[FFmpeg-devel] [PATCH 6/6] ffv1enc_vulkan: switch to receive_packet

Lynne dev at lynne.ee
Sun Nov 24 18:41:37 EET 2024


On 11/24/24 16:51, Jerome Martinez wrote:

> Le 24/11/2024 à 04:41, Lynne via ffmpeg-devel a écrit :
>> On 11/23/24 23:10, Jerome Martinez wrote:
>>
>>> Le 23/11/2024 à 20:58, Lynne via ffmpeg-devel a écrit :
>>>> This allows the encoder to fully saturate all queues the GPU
>>>> has, giving a good 10% in certain cases and resolutions.
>>>
>>>
>>> Using a RTX 4070:
>>> +50% (!!!) with 2K 10-bit content.
>>> +17% with 4K 16-bit content.
>>> Also the speed with 2K content is now 4x the speed of 4K content 
>>> which is similar to the SW encoder (with similar count of slices) 
>>> and which is the expected result, it seems that a bottleneck with 
>>> smaller resolutions is removed.
>>>
>>>
>>> Unfortunatly, it has a drawback, a 6K5K content which was well 
>>> handled without this patch is now having an immediate error:
>>> [vost#0:0/ffv1_vulkan @ 0x10467840] [enc:ffv1_vulkan @ 0x12c011c0] 
>>> Error submitting video frame to the encoder
>>> [vost#0:0/ffv1_vulkan @ 0x10467840] [enc:ffv1_vulkan @ 0x12c011c0] 
>>> Error encoding a frame: Cannot allocate memory
>>> [vost#0:0/ffv1_vulkan @ 0x10467840] Task finished with error code: 
>>> -12 (Cannot allocate memory)
>>> [vost#0:0/ffv1_vulkan @ 0x10467840] Terminating thread with return 
>>> code -12 (Cannot allocate memory)
>>>
>>> Which is a problem, the handling of 6K5K being good on the RTX 4070 
>>> (3x faster than a CPU at the same price) before this patch.
>>> Is it possible to keep the handling of bigger resolutions on such 
>>> card while keeping the performance boost of this patch?
>>
>>
>> To an extent.

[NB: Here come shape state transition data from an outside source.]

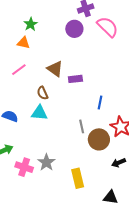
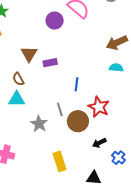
purple circle: (74, 29) -> (55, 21), moved
brown triangle: (55, 69) -> (29, 54), turned 30
gray star: (46, 162) -> (39, 124), moved

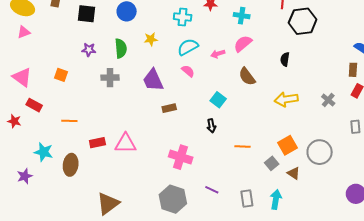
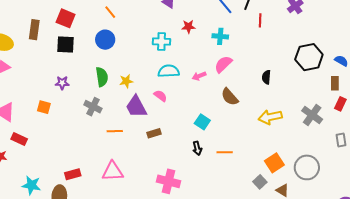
black hexagon: (303, 21) -> (309, 57), moved
yellow star: (151, 39) -> (126, 81), moved
cyan semicircle: (188, 47) -> (169, 71), turned 30
purple star: (89, 50) -> (62, 83), moved
pink semicircle: (188, 71) -> (160, 96), moved
gray cross: (110, 78) -> (93, 107), turned 30
gray cross: (328, 100) -> (312, 115), size x1.5
orange line: (69, 121) -> (115, 131), moved
red rectangle: (97, 143) -> (73, 174), moved
orange line: (242, 147) -> (225, 152), moved

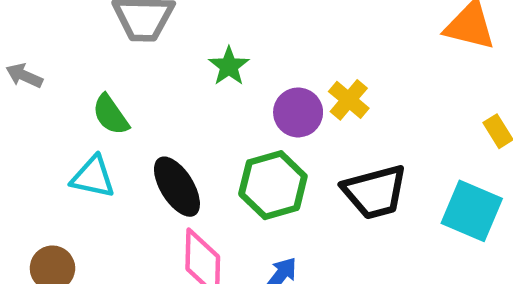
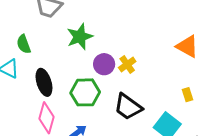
green star: (229, 66) -> (80, 37), size x1.5
black trapezoid: (375, 192) -> (128, 107), turned 36

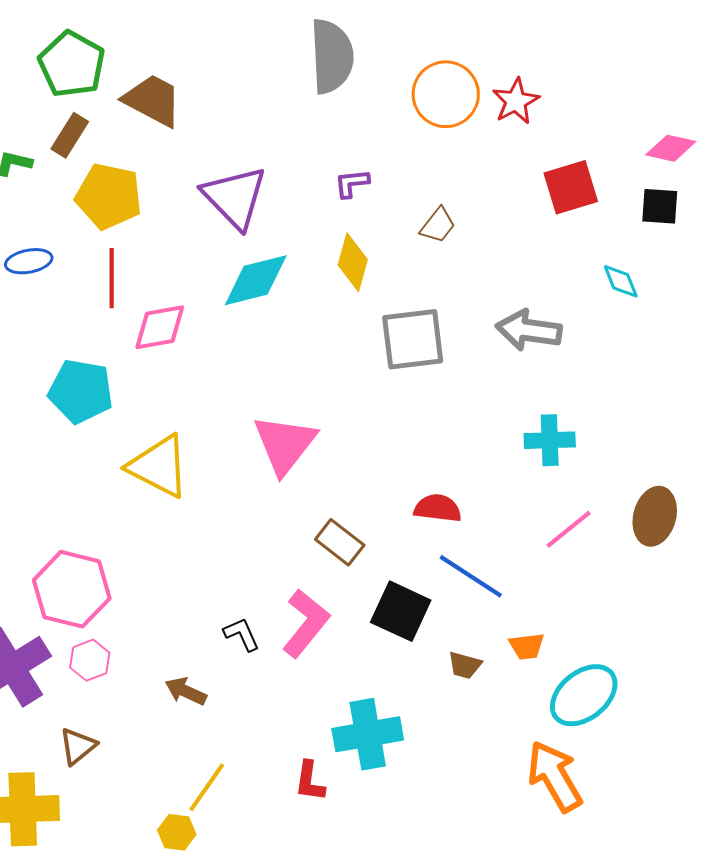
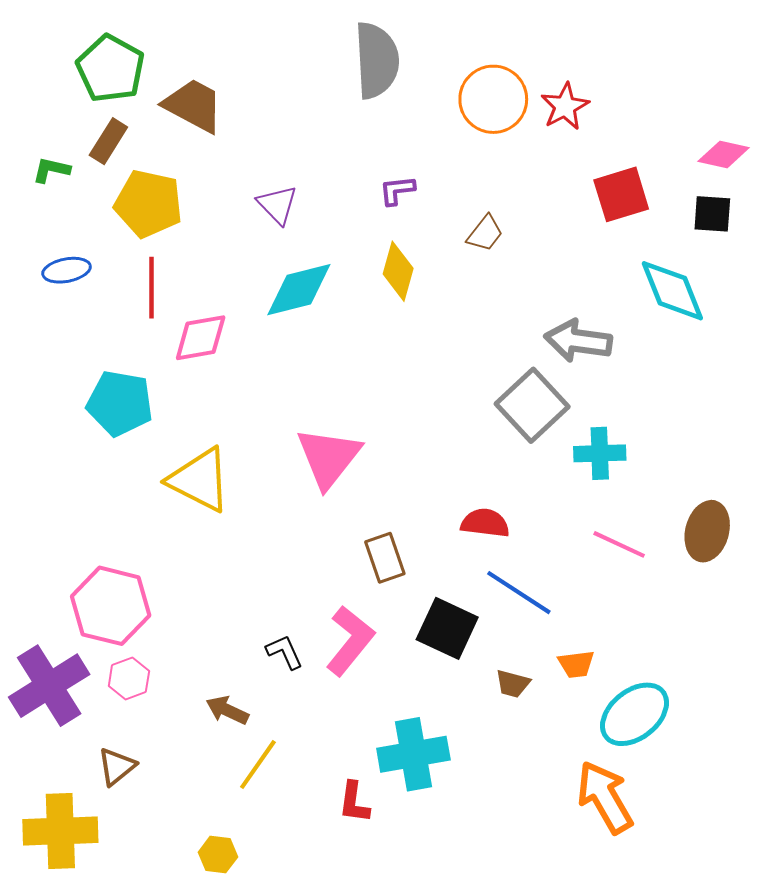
purple triangle: (235, 197) -> (277, 205), size x0.6
cyan diamond: (621, 281) -> (672, 291), size x1.8
gray square: (413, 339) -> (532, 405), moved, turned -36
pink line: (569, 529) -> (619, 544), turned 64
brown rectangle: (340, 542) -> (385, 558), turned 33
yellow line: (207, 787) -> (258, 764), moved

At high resolutions, -async_depth 0 (maximum) harms 
>> performance for higher
>> resolution. I get the best results with it set to 2 or 3 for 6k 
>> content, on my odd setup.
>> Increasing async_depth increases the amount of VRAM used, so that's 
>> the tradeoff.
>> Automatically detecting it is difficult, as Vulkan doesn't give you 
>> metrics on how much free
>> VRAM there is, so there's nothing we can do
>
>
> I am torn between a default having as much performance as possible and 
> a default working for sure (a default value of 1 is OK for the 6K5K 
> content on the RTX 4070, not 2).
> Surprisingly, default async_depth works on 4K (51 MiB) but async_depth 
> 2 does not work on 6K5K (183 MiB), but I don't know what is the value 
> of nb_queues.
> Maybe real use case is a user managing 6K5K with the biggest GPU 
> available so it does not hurt much to have a default crashing with 
> such big content.
>
> The encoder catches the allocation error and sends a nice message, 
> wouldn't it possible to reduce automatically async_depth and retry 
> instead of sending immediately the error, in the case async_depth is 
> not provided, and error only if -async_depth 1 does not work?
>
>> than to document it and hope users follow the instructions in case 
>> they run out of memory.
>
>
> If not possible to try automatically smaller values, is it possible to 
> add "use -async_depth with a value smaller than (here the current 
> value)" to the error message?
>
>
>
>> The good news is that -async_depth 1 uses less VRAM than before this 
>> patch.
>> Must of the VRAM used is from somewhere within Nvidia's black-box 
>> driver, as RADV
>> uses 1/3rd of the VRAM at the same content and async_depth settings. 
>> Nothing we
>> can do about this too.
>>
>>
>>>> This also improves error resilience if an allocation fails,
>>>> and properly cleans up after itself if it does.
>>>
>>> Looks like that this part does not work, still a freeze if an 
>>> allocation fails.
>>
>>
>> This is due to Nvidia's drivers. If you switch to using their GSP
>> firmware, recovery is instant, pretty much.
>
> Beyond my knowledge, and it does not make things worse so not blocking.


I've added VRAM checking to the patch. It should work in most cases. It 
autodetects the async_depth value

based on both the VRAM and the size needed for one frame.

Except for when VRAM is already full. We cannot detect currently used VRAM,

but its a good thing no one will want to run anything else anyway.